(EXERCISE PROMPT): Copy out the entries below exactly as they stand, but only from the line containing "天然オレンジ精油の爽やかでほのかな香り。合成香料の強いにおいが苦" through the line containing "肌や環境のため、天然精油や天然ミネラル、植物由来原料などを用いて".

· · ·

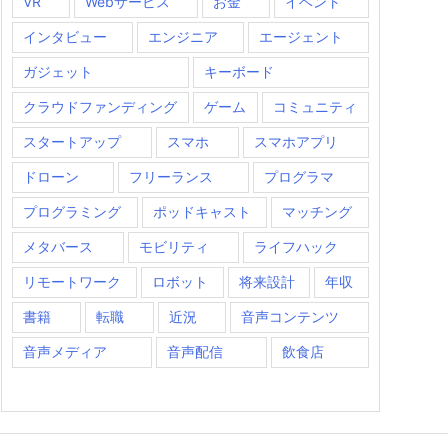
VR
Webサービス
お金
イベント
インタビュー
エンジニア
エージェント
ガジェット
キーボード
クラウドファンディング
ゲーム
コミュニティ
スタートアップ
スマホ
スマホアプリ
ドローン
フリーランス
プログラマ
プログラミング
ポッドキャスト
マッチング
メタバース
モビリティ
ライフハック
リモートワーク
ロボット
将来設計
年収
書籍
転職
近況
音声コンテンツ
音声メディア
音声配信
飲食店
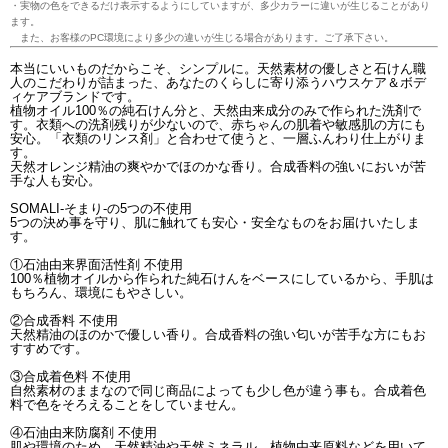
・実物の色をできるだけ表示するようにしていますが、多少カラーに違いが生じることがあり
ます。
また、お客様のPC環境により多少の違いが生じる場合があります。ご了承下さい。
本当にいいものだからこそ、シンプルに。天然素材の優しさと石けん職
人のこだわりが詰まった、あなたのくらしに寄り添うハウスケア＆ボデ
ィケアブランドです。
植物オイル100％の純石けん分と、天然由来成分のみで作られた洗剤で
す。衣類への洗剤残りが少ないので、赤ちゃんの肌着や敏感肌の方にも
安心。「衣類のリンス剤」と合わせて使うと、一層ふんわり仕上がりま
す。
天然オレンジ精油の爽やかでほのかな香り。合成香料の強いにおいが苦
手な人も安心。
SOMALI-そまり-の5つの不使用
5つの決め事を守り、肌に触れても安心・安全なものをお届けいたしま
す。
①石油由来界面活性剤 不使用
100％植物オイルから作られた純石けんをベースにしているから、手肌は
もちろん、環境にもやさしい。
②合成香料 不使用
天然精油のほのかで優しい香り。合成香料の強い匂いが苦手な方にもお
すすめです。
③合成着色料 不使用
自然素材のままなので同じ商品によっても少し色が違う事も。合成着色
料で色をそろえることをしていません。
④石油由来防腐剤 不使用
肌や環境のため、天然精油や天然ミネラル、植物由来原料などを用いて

· · ·

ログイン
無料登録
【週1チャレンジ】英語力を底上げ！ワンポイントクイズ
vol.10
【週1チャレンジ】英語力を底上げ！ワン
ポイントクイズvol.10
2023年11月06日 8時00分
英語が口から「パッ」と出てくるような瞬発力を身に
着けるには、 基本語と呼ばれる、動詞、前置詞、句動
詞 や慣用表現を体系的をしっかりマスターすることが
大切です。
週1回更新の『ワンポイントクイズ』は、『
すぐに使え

· · ·

(PROBLEM SOLUTION):
天然オレンジ精油の爽やかでほのかな香り。合成香料の強いにおいが苦
手な人も安心。
SOMALI-そまり-の5つの不使用
5つの決め事を守り、肌に触れても安心・安全なものをお届けいたしま
す。
①石油由来界面活性剤 不使用
100％植物オイルから作られた純石けんをベースにしているから、手肌は
もちろん、環境にもやさしい。
②合成香料 不使用
天然精油のほのかで優しい香り。合成香料の強い匂いが苦手な方にもお
すすめです。
③合成着色料 不使用
自然素材のままなので同じ商品によっても少し色が違う事も。合成着色
料で色をそろえることをしていません。
④石油由来防腐剤 不使用
肌や環境のため、天然精油や天然ミネラル、植物由来原料などを用いて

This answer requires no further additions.